L'uomo sorrise di nuovo.
Quel ghigno famelico faceva paura e per un momento la figura del lupo prese il posto di quella di Dumal.
Ormai l'aveva in pugno.
Senza distogliere lo sguardo dal volto esanime e dagli occhi sbarrati del ragazzo, Dumal estrasse dalla tasca interna della giacca un ciondolo dorato.
Il gioiello sembrava molto antico, risalente a un'epoca dimenticata, la cui unica testimonianza apparteneva solo ai libri di storia.
Il pendaglio aveva forma ovale e al suo interno era incastonata una pietra nerissima, tanto scura da risucchiare la luce stessa.
Njchlas attribuì quell'impressione alla stanchezza, al tenue berlume che filtrava dai finestroni e al fumo d'incenso che respirava ormai da troppo tempo.
Dumal tese il ciondolo al ragazzo.
<<Indossalo>>, gli ordinò.
Ubbidiente, il pittore eseguì l'ordine.
<<Grazie a questo gioiello la tua arte diventerà immortale. Riuscirai a conquistare le schiere di anime che sfileranno davanti a te, ammalieate dai tuoi quadri. Tutte loro saranno tue. E mie>>.
Il rombo di un tuono squarciò la quiete di vapore che albergava all'interno della chiesa, come a dimostrare che il patto tra i due era stato sancito.
Non appena comprese il risvolto che pesava quanto una scomunica, Njchlas provò a togliersi il ciondolo, inutilmente.

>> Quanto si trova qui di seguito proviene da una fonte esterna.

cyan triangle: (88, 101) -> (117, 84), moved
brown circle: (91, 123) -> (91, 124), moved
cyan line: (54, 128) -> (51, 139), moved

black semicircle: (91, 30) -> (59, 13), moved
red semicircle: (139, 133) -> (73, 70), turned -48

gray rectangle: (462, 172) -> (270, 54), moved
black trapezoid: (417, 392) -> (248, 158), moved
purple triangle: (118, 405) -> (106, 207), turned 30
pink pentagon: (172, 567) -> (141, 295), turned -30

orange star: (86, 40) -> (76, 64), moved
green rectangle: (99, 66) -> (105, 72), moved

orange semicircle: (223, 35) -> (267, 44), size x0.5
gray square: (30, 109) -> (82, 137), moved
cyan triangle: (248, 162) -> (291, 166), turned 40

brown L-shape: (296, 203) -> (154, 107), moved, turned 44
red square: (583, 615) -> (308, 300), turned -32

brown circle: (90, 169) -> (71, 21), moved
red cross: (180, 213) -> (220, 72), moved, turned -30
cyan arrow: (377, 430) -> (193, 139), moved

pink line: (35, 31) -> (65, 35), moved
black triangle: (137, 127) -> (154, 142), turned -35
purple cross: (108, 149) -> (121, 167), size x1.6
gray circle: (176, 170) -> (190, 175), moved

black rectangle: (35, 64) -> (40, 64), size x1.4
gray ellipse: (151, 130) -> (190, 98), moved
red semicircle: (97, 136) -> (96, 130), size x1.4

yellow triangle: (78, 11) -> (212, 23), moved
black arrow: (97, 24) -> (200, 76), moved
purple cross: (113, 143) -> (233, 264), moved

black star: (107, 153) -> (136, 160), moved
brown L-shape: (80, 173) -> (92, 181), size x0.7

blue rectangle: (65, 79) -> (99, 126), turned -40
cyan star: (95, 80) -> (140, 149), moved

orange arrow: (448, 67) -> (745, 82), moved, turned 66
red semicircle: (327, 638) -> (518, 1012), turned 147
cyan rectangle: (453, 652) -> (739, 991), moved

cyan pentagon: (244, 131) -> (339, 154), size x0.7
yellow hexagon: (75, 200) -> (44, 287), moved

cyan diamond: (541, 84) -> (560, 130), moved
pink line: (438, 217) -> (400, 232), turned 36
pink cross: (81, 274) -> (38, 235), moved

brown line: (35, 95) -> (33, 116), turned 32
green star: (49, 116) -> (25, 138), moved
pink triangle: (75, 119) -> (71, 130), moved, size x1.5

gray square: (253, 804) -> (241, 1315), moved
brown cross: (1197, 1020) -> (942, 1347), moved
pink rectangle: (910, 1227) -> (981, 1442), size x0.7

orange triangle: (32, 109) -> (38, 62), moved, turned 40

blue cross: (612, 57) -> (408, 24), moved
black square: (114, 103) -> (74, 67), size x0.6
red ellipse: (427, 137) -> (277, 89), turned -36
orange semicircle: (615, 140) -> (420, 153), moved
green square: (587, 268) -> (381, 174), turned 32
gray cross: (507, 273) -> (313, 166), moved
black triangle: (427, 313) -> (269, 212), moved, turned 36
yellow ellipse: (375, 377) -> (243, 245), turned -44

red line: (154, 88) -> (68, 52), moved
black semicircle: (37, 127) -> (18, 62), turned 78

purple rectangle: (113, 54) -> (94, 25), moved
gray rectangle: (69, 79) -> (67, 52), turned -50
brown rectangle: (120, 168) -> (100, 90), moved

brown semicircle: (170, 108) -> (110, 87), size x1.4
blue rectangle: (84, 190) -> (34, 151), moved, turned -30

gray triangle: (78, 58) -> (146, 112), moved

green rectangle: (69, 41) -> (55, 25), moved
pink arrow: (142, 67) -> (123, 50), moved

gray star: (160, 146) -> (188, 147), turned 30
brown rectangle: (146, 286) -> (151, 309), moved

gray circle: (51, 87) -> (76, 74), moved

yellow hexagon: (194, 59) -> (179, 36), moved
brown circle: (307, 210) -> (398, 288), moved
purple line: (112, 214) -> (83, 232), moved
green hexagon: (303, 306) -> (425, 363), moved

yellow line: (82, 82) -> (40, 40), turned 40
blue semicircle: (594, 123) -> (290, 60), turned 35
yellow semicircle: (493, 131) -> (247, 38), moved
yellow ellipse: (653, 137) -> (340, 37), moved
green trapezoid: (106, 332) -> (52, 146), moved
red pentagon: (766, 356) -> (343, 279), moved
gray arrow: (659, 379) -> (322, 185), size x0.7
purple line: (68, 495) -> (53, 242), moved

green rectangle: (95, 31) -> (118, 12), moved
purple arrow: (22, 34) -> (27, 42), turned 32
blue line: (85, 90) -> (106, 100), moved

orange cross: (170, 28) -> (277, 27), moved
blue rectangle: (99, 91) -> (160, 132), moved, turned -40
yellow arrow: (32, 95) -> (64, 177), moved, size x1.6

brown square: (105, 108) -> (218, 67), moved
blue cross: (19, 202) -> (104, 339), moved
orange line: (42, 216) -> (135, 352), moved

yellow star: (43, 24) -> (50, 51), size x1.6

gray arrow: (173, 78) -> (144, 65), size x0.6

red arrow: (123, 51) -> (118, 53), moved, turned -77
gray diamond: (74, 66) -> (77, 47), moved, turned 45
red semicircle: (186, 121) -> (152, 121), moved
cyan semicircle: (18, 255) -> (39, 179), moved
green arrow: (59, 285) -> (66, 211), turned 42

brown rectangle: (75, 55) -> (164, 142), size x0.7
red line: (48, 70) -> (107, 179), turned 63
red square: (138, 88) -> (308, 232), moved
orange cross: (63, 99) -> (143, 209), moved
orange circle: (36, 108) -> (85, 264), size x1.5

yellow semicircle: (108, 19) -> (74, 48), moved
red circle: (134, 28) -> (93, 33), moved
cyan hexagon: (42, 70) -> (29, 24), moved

Non se ne sarebbe più liberato.
Dumal rimise la mano all'interno della giacca e stavolta ne estrasse un biglietto del treno.
In quella situazione che aveva il sapore di una condanna a morte, la semplicità di un foglio di carta parve assurda al giovane, che lo prese senza riuscire a controllare le dita.
Vi lesse sopra il nome di una città in cui non era mai stato.
<<Ti aspetto tra una settimana nella città delle ombre>>, sentenziò Dumal.
L'artista fissò atterrito il sorriso crudele del suo nuovo mecenate, che adesso non si sforzava più di apparire benevolo: avevano gettato entrambi le proprie maschere e, sotto quel volto posato, Njchlas aveva scoperto celarsi quello del diavolo.